Notes from forgotten places, sketches, and quiet corners of the country, including; behind-the-scenes of artwork being prepared for view, sneak peeks of the latest artwork before it is published, background notes to some of Eric’s work, and early unpublished sketches. Subscribe to the newsletter and you will get the update directly to your mailbox every couple of weeks.
Ironbridge (from Coalport Road)
Ironbridge (from Coalport Road), June 1937
It’s intriguing that Eric identified this viewpoint as “from Coalport Road,” when in fact it appears to be the junction of Waterloo Road and The Lloyds. Coalport Road itself lies some half a mile further east. Perhaps this was simply a matter of local shorthand – or a small lapse in memory.
What we may be seeing, then, is not an error so much as a casual approximation: a location remembered rather than carefully documented.
There is something fitting in that. Much of A Quiet England sits in this space between accuracy and atmosphere – where the exact spot can be debated, but the character of the place remains recognisable.
Even so, revisiting these viewpoints adds another layer to the work. It turns a quiet landscape into a small investigation, asking not just what we are looking at, but where – and how certain we can ever be.
Trees and Pylons
Trees & Pylons. 27th November 1940
The Electricity (Supply) Act of 1926 set in motion a new network of pylons that would soon stride across the English countryside, carrying with them the promise of a stable, shared electricity supply. For some, these structures jarred against the rural idyll; for others, they marked the arrival of long-awaited progress. Whatever the view, their presence reshaped both land and life. Eric recognised this quiet transformation, capturing it here in a familiar local scene where industry and landscape meet.
This is a landscape of coexistence rather than conflict. The pylons are not hidden; they are fully present, striding across the land in a way that cannot be ignored. And yet, neither do they dominate entirely. The trees hold their ground, framing the view and drawing the eye back to the textures of the natural world.
Across Shropshire, such scenes became increasingly familiar during the early to mid-20th century, as electricity infrastructure expanded into rural areas. What might once have seemed intrusive gradually became part of the everyday landscape—absorbed into it, rather than replacing it.
There is a quiet balance here. The pylons speak of progress, connection, and modern necessity; the trees of continuity, season, and time measured more slowly. Together, they describe a countryside that is not frozen, but evolving.

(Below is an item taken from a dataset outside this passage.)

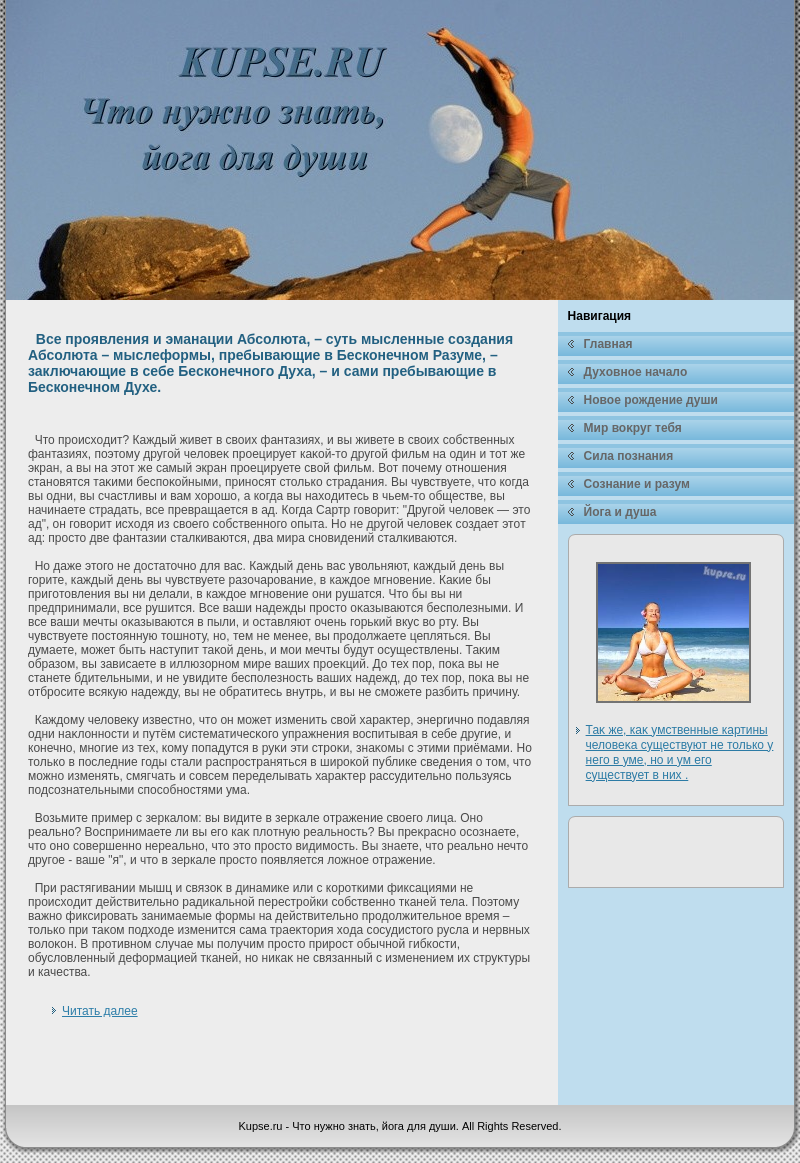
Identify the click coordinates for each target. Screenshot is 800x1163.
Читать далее (100, 1011)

The interest lies not in dramatic change, but in subtle adjustment—the way new elements settle into old landscapes, and how, over time, they begin to feel as though they have always been there.
Country cross-roads
Country Cross-Roads. 1st November 1939
There is nothing dramatic in the picture – no landmark, no obvious event – just a fleeting moment of everyday rural life. And yet, that is precisely what gives the scene its strength. The composition draws the eye gently inward, from the open track to the figures gathered in conversation, before drifting out again into the enclosing trees.
Worfield itself lies a few miles south of Bridgnorth, surrounded by farmland and winding lanes that still retain much of their historic character. It is easy to imagine a scene like this unfolding at any number of quiet junctions in the area, where directions were once exchanged face-to-face rather than followed on a map.
The inclusion of the two boys adds a subtle narrative layer. They are not central to the exchange, but they anchor the moment – observers of a routine interaction that, for them, may have carried a quiet curiosity or importance.
Like many works in A Quiet England, the exact location is less important than the atmosphere it preserves. This is not just Worfield as a place, but Worfield as an idea: a slower, more attentive England, where even a brief meeting at a crossroads becomes a shared human moment.
Dated 1st November 1939, this work coincides with the moment Neville Chamberlain announced that Britain was “at war with Germany,” marking the nation’s entry into what would become the global conflict of the Second World War.
At that time, Eric’s two sons were teenagers. Having himself lived through the First World War, he would have understood all too well what lay ahead – and the strong likelihood that they, too, would be called upon to serve.
One can’t help but wonder what weighed on his mind as he sat and drew this quiet view close to his home in Broseley. The familiar landscape before him stood in stark contrast to the uncertainty beyond it – his sons facing the prospect of being pulled from their small, known world into a distant and dangerous one. And, like so many families at that moment, there must have been a single, unspoken question: would they return?